Très attachée à la culture du secret en interne, les fuites depuis quelques mois, sont le signe d’un malaise grandissant et palpable selon les spécialistes du secteur, dans les rangs de l’entreprise américaine. Et cette série d’indiscrétions notables sur des sujets éminemment stratégiques et politiques pour l’entreprise, place immanquablement Google dans une situation particulièrement délicate de facto. Gardons aussi à l’esprit que Google a participé d’un programme connu sous l’acronyme de « Enduring Security Framework », qui impliquait un partage d’information entre les entreprises « Tech » de la Silicon Valley, et les agences affiliées au Pentagone, à l’image de la NSA. N’oublions pas également que Google est un membre clef de la « Defense Industrial Base » définie par le Homeland Security (le département de la sécurité intérieure américaine) comme : « le complexe industriel d’ampleur mondiale qui permet la recherche et le développement, la conception, la production, la livraison et l’entretien de systèmes et de sous-systèmes et pièces militaires, et de répondre aux besoins militaires des Etats-Unis ». Si Google devait devenir l’avenir d’internet, « le monde devrait sérieusement s’en inquiéter » avait prophétisé Julian Assange dans son dernier livre « Google contre Wikileaks »... Certains seraient aujourd’hui bien tentés de le croire, au regard des derniers évènements en date.  
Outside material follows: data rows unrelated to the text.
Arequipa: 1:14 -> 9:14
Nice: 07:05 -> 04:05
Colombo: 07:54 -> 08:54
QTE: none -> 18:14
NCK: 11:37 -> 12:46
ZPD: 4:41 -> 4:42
Dans quelle mesure une telle situation, qui ressemble à un jeu de dupes, peut démontrer les difficultés existantes à une forme de régulation de la surveillance opérée par les géants de la Tech sur les utilisateurs ?
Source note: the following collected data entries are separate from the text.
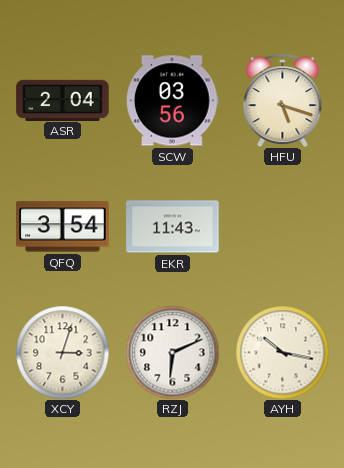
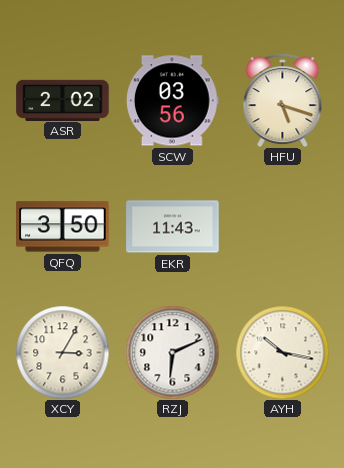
ASR: 2:04 -> 2:02
QFQ: 3:54 -> 3:50
XCY: 3:03 -> 3:05
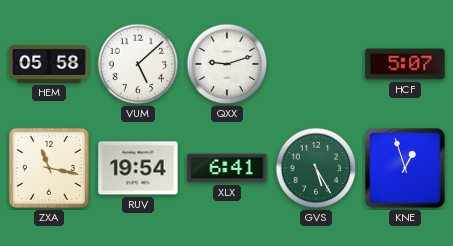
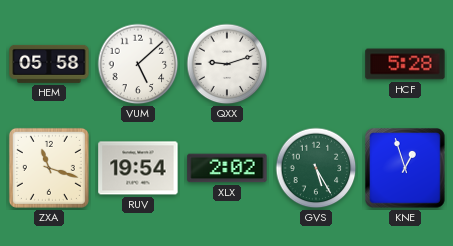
HCF: 5:07 -> 5:28
ZXA: 11:17 -> 11:18
XLX: 6:41 -> 2:02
Même si le moteur de recherche incriminé « Dragonfly » de Google n’est encore qu’un prototype à l’heure où nous rédigeons ces lignes, ce projet a d’ores et déjà suscité la fronde en interne d’un très grand nombre d’employés de la firme américaine. On en dénombre plus prosaïquement cinq selon « The Intercept » et sept selon le site d’informations en ligne « BuzzFeed ». Il a même été récemment rapporté que le scientifique senior en intelligence artificielle (IA) Jack Poulson, avait personnellement choisi de démissionner de ses fonctions au sein de la multinationale américaine, afin de protester contre l’idée même projetée par Google dans cette affaire. Ainsi, s’il est apparu lucratif dans un premier temps pour Google d’assurer sa présence « business » en Chine en faisant fi des valeurs défendues par le camp occidental, l’impact particulièrement négatif sur son image et sa réputation à l’échelle mondiale pourrait bien en contrebalancer très rapidement les bénéfices attendus. L’onde de choc est d’ores et déjà immense auprès des initiés et pourrait s’amplifier de manière exponentielle à travers le monde telle une trainée de poudre. La presse américaine rapporte qu’un groupe de seize députés démocrates et républicains, a adressé jeudi 13 septembre 2018 une lettre à Sundar Pichai, PDG du groupe. Celle-ci évoquait de très sérieuses inquiétudes de la part des parlementaires : « Nous avons pour responsabilité de nous assurer que les entreprises américaines ne perpétuent pas de violations des droits humains à l’étranger », ont-ils écrit, avant de demander plus de détails à l’entreprise sur le projet « Dragonfly ». Google n’a pas souhaité pour l’heure réagir, et d’’une manière très générale, la multinationale de Mountain View se montre plutôt mutique depuis les révélations en série sur son projet « Dragonfly », dont elle n’a d’ailleurs pas nié l’existence à ce jour.